Objects are transferred among processes through queues or pipes. Building queues involves creating instances of multiprocessing.Queue or one of its subclasses. For this example, we can use the following:

setup_q = multiprocessing.SimpleQueue() 
results_q = multiprocessing.SimpleQueue() 

We created two queues that define the processing pipeline. When we put a simulation request into setup_q, we expect that a Simulation process will get the request pair and run the simulation. This should generate a results triple, which is put in results_q. The results triple should, in turn, lead the work being done by the Summarize process. Here's how we can start a single Summarize process:

result = Summarize(results_q) 
result.start() 

Here's how we can create four concurrent simulation processes:

    simulators = [] 
    for i in range(4): 
        sim = Simulation(setup_q, results_q) 
        sim.start() 
        simulators.append(sim) 

The four concurrent simulators will be competing for work. Each one will be attempting to grab the next request from the queue of pending requests. Once all the four simulators are busy working, the queue will start to get filled with unprocessed requests. The ideal size of the pool of workers is difficult to predict. It depends on the number of cores a processor has, and it also depends on the workload. A pool of processors doing a great deal of input and output (I/O) work will also do a lot of waiting for I/O to complete; so, the pool can be very large. On a smaller machine with only a four cores and a compute-intensive workload, the pool will be smaller.

After the queues and processes are waiting for work, the driver function can start putting requests into the setup_q queue. Here's a loop that will generate a flood of requests:

table = Table(
    decks=6, limit=50, dealer=Hit17(), split=ReSplit(), 
    payout=(3, 2)
)
for bet in Flat, Martingale, OneThreeTwoSix:
    player = Player(SomeStrategy(), bet(), 100, 25)
    for sample in range(5):
        setup_q.put((table, player))

We have created a Table object. For each of the three betting strategies, we have created a Player object, and then queued up a simulation request. The pickled two-tuple will be fetched from the queue by the Simulation object and then it will be processed. In order to have an orderly termination, we'll need to queue sentinel objects for each simulator:

for sim in simulators:
    setup_q.put((None, None))

# Wait for the simulations to all finish.
for sim in simulators:
    sim.join()

We put a sentinel object into the queue for each simulator to consume. Once all the simulators have consumed the sentinels, we can wait for the processes to finish execution and join back into the parent process.

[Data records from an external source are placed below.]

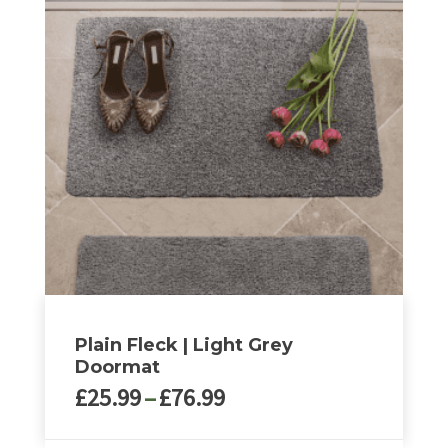
multiple
variants.
The
options
may
be
chosen
on
the
product
page
Plain Fleck | Light Grey
Doormat
Price
£
25.99
–
£
76.99
range:
£25.99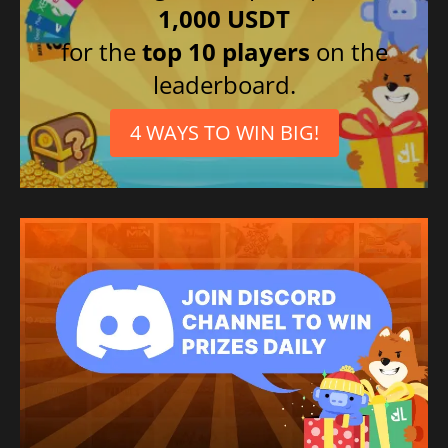
1,000 USDT
for the
top 10 players
on the
leaderboard.
4 WAYS TO WIN BIG!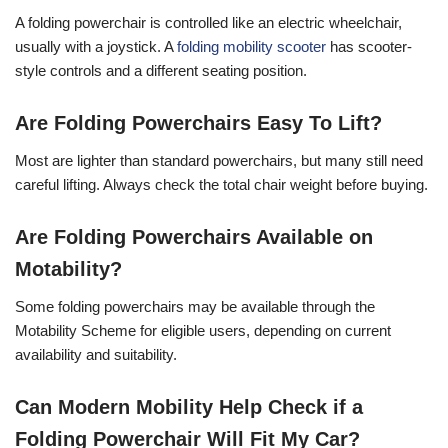
A folding powerchair is controlled like an electric wheelchair,
usually with a joystick. A
folding mobility scooter
has scooter-
style controls and a different seating position.
Are Folding Powerchairs Easy To Lift?
Most are lighter than standard powerchairs, but many still need
careful lifting. Always check the total chair weight before buying.
Are Folding Powerchairs Available on
Motability?
Some folding powerchairs may be available through the
Motability Scheme for eligible users, depending on current
availability and suitability.
Can Modern Mobility Help Check if a
Folding Powerchair Will Fit My Car?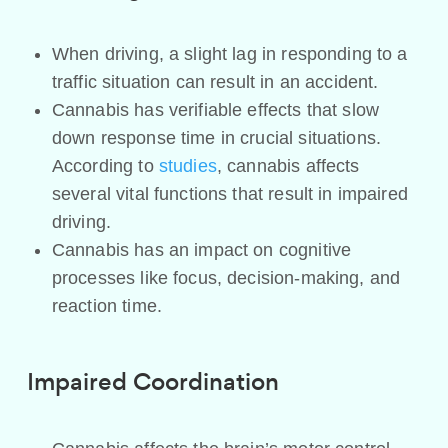
When driving, a slight lag in responding to a
traffic situation can result in an accident.
Cannabis has verifiable effects that slow
down response time in crucial situations.
According to
studies
, cannabis affects
several vital functions that result in impaired
driving.
Cannabis has an impact on cognitive
processes like focus, decision-making, and
reaction time.
Impaired Coordination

Once the Process.join() operation is finished, no more simulation data will be created. We can enqueue a sentinel object into the simulation results queue, as well:

results_q.put((None, None, None))
result.join()

Once the results sentinel object is processed, the Summarize process will stop accepting input and we can join() it as well.

We used multiprocessing to transmit objects from one process to another. This gives us a relatively simple way to create high-performance, multi-processing data pipelines. The multiprocessing module uses pickle, so there are few limitations on the nature of objects that can be pushed through the pipelines.

It's informative to adjust the pool size to see the impact of more workers and fewer workers on the elapsed runtime. The interaction among processing cores, memory, and the nature of the workload is difficult to predict, and an empirical study is helpful to find the optimum number of workers in the pool.